Research Paper Volume 16, Issue 11 pp 10108—10131

Comprehensive evaluation of genes related to basement membrane in hepatocellular carcinoma

Guojing Wu1,2, *, , Fei Li1,2, *, , Danyan Guo1,2, *, , Kaiwen Xi1,2, , Dayong Zheng1,2, , Ruichao Huang3, , Xiuqiong Wu1,2, , Aimin Li1,2, , Xinhui Liu1,2,3, ,

  • 1 Southern Medical University Hospital of Integrated Traditional Chinese and Western Medicine, Southern Medical University, Guangzhou 510315, China
  • 2 Cancer Center, Southern Medical University, Guangzhou 510315, China
  • 3 Heshan Hospital of Traditional Chinese Medicine, Jiangmen 529000, China
* Equal contribution and share first authorship

Received: October 25, 2023       Accepted: May 3, 2024       Published: June 12, 2024      

https://doi.org/10.18632/aging.205923
How to Cite

Copyright: © 2024 Wu et al.
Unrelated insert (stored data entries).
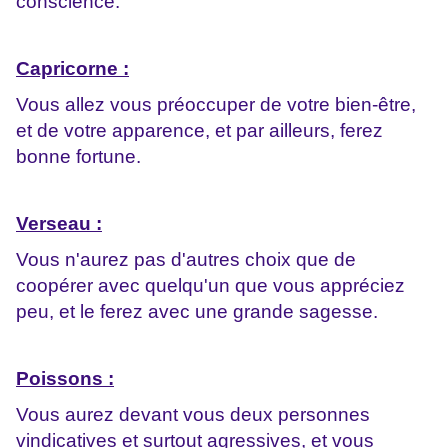
conscience.
Capricorne :
Vous allez vous préoccuper de votre bien-être,
et de votre apparence, et par ailleurs, ferez
bonne fortune.
Verseau :
Vous n'aurez pas d'autres choix que de
coopérer avec quelqu'un que vous appréciez
peu, et le ferez avec une grande sagesse.
Poissons :
Vous aurez devant vous deux personnes
vindicatives et surtout agressives, et vous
This is an open access article distributed under the terms of the Creative Commons Attribution License (CC BY 4.0), which permits unrestricted use, distribution, and reproduction in any medium, provided the original author and source are credited.

Abstract

In all mammals, the basement membrane serves as a pivotal extracellular matrix. Hepatocellular carcinoma (HCC) is a challenge among numerous cancer types shaped by basement membrane-related genes (BMGs). Our research established an innovative prognostic model that is highly accurate in its prediction of HCC prognoses and immunotherapy efficacy to summarize the crucial role of BMGs in HCC. We obtained HCC transcriptome analysis data and corresponding clinical data from The Cancer Genome Atlas (TCGA). To augment our dataset, we incorporated 222 differentially expressed BMGs identified from relevant literature. A weighted gene coexpression network analysis (WGCNA) of 10158 genes demonstrated four modules that were connected to HCC. Additionally, 66 genes that are found at the intersection of BMGs and HCC-related genes were designated as hub HCC-related BMGs. MMP1, ITGA2, P3H1, and CTSA comprise the novel model that was engineered using univariate and multivariate Cox regression analysis. Furthermore, the International Cancer Genome Consortium (ICGC) and Gene Expression Omnibus (GEO) datasets encouraged the BMs model’s validity. The overall survival (OS) of individuals with HCC may be precisely predicted in the TCGA and ICGC databases utilizing the BMs model. A nomogram based on the model was created in the TCGA database at similar time, and displayed a favorable discriminating ability for HCC. Particularly, when compared to the patients at an elevated risk, the patients with a low-risk profile presented different tumor microenvironment (TME) and hallmark pathways. Moreover, we discovered that a lower risk score of HCC patients would display a greater response to immunotherapy. Finally, quantitative real-time PCR (qRT-PCR) experiments were used to verify the expression patterns of BMs model. In summary, BMs model demonstrated efficacy in prognosticating the survival probability of HCC patients and their immunotherapeutic responsiveness.

Abbreviations

HCC: hepatocellular carcinoma; TCGA: the Cancer Genome Atlas Database; ICGC: International Cancer Genome Consortium; BMGs: basement membrane-related genes; BMs: Basement membranes; TME: tumor micro-environment; LIHC: liver hepatocellular carcinoma; ssGSEA: single-sample gene set enrichment analysis; ROC: receiver operating characteristic; CNVs: copy number alterations; PCA: principal component analysis; GO: Gene ontology; KEGG: The Kyoto Encyclopedia of Genes and Genomes; OS: overall survival; APC: antigen presenting cell; MHC: major histocompatibility complex; HLA: human leukocyte antigen; AUC: area under curve; ICI: immune checkpoint inhibitors; IC50: the half-maximal inhibitory concentrations; t-SNE: t-distribution random neighborhood embedding; IPS: immunophenoscore; CC: cellular component; BP: biological processes; MF: molecular function; TMB: tumor mutation burden; CCR: chemokine receptors; MDSCs: myeloid-derived suppressor cells; CR: complete response; PR: partial response; SD: stable disease; PD: progressive disease; IFN: interferon; TIME: tumor immune microenvironment; ECM: extracellular matrix.